A Visible and Visceral Reaction

Earlier this week, I witnessed an amazing moment. In the span of a few seconds, 151 years disappeared. Gone. I was there to see it happen.

This was the scene. Seven people, not counting me, were seated around a table. We were re-experiencing the four days Abraham Lincoln spent with the Army of the Potomac in early October 1862. A little over half-way done, I had the group take the real-life role of a guy who had talked with Lincoln at dawn one morning during the four-day visit.

Lincoln and his companion stand on a ridge. They look out over the Army of the Potomac. Lincoln asks a question. The companion answers. Lincoln reacts to the answer with a short sentence. He adds a second, equally short sentence. Then…and here is where I stopped the presentation, with Lincoln having spoken two sentences and the next one hanging in the air, not yet uttered. Lincoln’s companion listened for the rest of Lincoln’s remarks.

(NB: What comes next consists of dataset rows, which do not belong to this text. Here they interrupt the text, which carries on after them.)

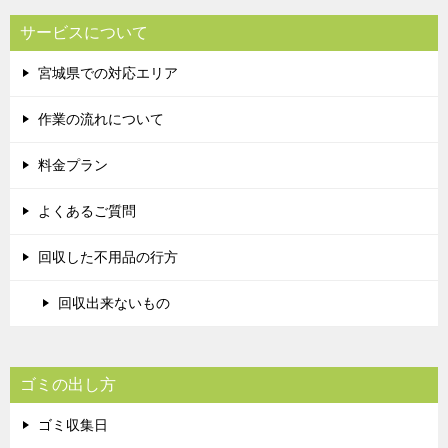
サービスについて
宮城県での対応エリア
作業の流れについて
料金プラン
よくあるご質問
回収した不用品の行方
回収出来ないもの
ゴミの出し方
ゴミ収集日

My group, the group 151 years removed from the actual event, waited for me to share the next sentence from Lincoln. They waited, I was silent. They were silent, I waited more. And then, I said it. I said what Lincoln said. They heard what Lincoln said, just like the companion heard it on the ridge as the first light of the day crept over the valley below.

“Ohhhhhh!”

“Wow!”

“Man, oh man!”

This is their reaction. The reaction of the companion. Together. The same. No time or space between except for 151 years, five generations, hundreds of miles, millions and billions of lives lived and lives lost, all of which, in this moment, totally disappeared.

I’m goose-bumped as I write and retell this story to you.